Maison Jessiaume’s Bourgogne Pinot Noir is charming, with bright ripeness. It’s what I call a “roast chicken” kind of wine.  The Domaine’s Auxey-Duresses comes from the lower (non-premier cru) part of Les Ecussaux vineyard.  Ripe, clean and juicy, it shows the enjoyment village wines can deliver. Someone knew where to draw the line that separates village from premier cru in this vineyard.  From the upper part of the vineyard, their Domaine Auxey-Duresses Premier Cru Les Ecussaux, is a touch bolder with far more complexity and depth compared to its village counterpart.  Fragrant, delicate, yet paradoxically intense and long, Maison Jessiaume’s Volnay is a pretty wine.  It reinforces the wisdom of searching out village wines from top producers. The Domaine’s Volnay Les Brouillards is more structured than the village Volnay and more disjointed, likely as a result of a greater percentage of whole clusters during fermentation.  It lacks the suave texture of the others at this stage, but judging from all of the others, it will likely turn out just fine.

Domaine Jessiaume excelled with their 2015 reds from Santenay.  They are like no other wines they’ve made and truly exciting to taste so clear is the distinction from one vineyard to another.  Their Clos du Clos Genet, despite being “only” a village wine, is always one of their most captivating.  The 2015 is no exception.  With an uncommon gracefulness, it’s just delicious, even at this stage.  The Santenay La Comme, bigger and brawnier than Clos du Clos Genet befitting its Premier Cru ranking, exhibits the charming rusticity for which Santenay is known. Their Santenay Les Gravières balances juicy ripeness with a delectable earthy woodsy component.

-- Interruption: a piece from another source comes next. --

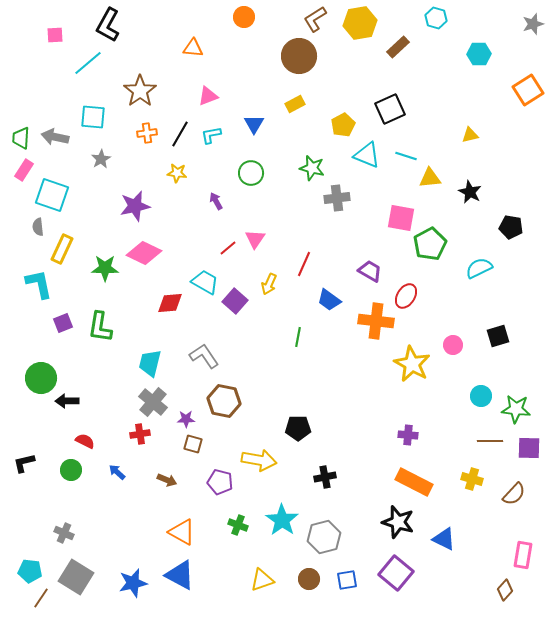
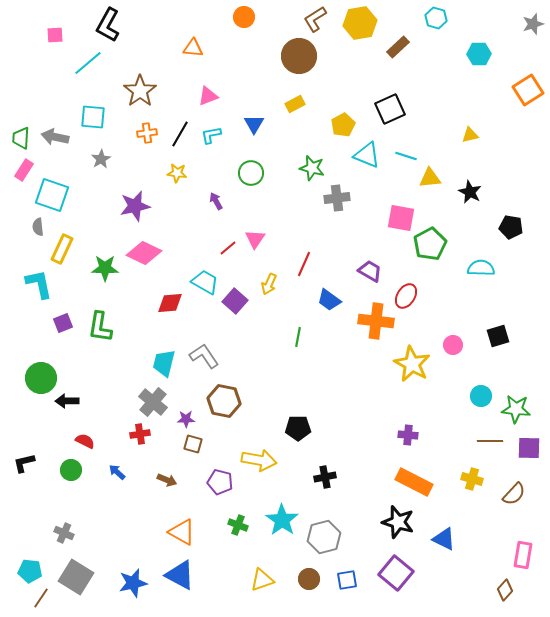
cyan semicircle at (479, 268): moved 2 px right; rotated 28 degrees clockwise
cyan trapezoid at (150, 363): moved 14 px right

In past years, Domaine Jessiaume’s Beaune Cent Vignes has played second fiddle to their wines from Santenay.  But in 2015, this Beaune Premier Cru shines along with Jessiaume’s other reds.  Ripe and suave, an uplifting acidity amplifies its beauty.

Jessiaume’s 2015 whites, like many other white Burgundies I tasted, were rich and forward, ideal for current consumption.  The 2015 whites in general are excellent for those looking for an introduction to the charms of Burgundy because their splendor is immediately apparent.  They exhibit the ripeness of the 2009s, but with better vibrancy.  Maison Jessiaume’s 2015 Bourgogne Chardonnay would be a marvelous introduction to white Burgundy. Their Domaine Auxey-Duresses Les Ecussaux, similarly forward and ripe, has more complexity and density. The Santenay Les Gravières Blanc is bolder and chunkier with lots of up-front fruitiness but also remarkable acidity.

It is truly gratifying to see another sleeping Burgundy house awaken.